**About this task**
Pictures excluded, return every entry exactly, please.

**Stored data entries**
□ □ □

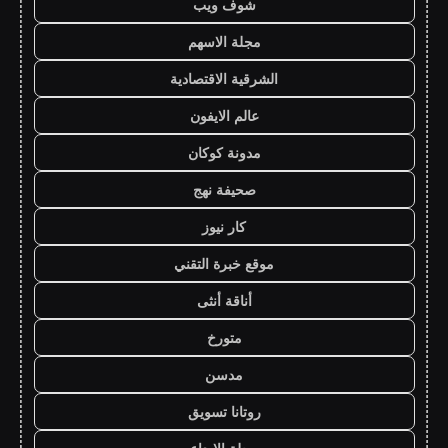
شوف ويب
مجلة الاسهم
الشرقية الاقتصادية
عالم الايفون
مدونة كوكان
صحيفة نهج
كار نيوز
موقع خبرة التقني
أناقة أنثى
متورخ
مدسن
روتانا تسويق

□ □ □

**Solution for this exercise**
شوف ويب
مجلة الاسهم
الشرقية الاقتصادية
عالم الايفون
مدونة كوكان
صحيفة نهج
كار نيوز
موقع خبرة التقني
أناقة أنثى
متورخ
مدسن
روتانا تسويق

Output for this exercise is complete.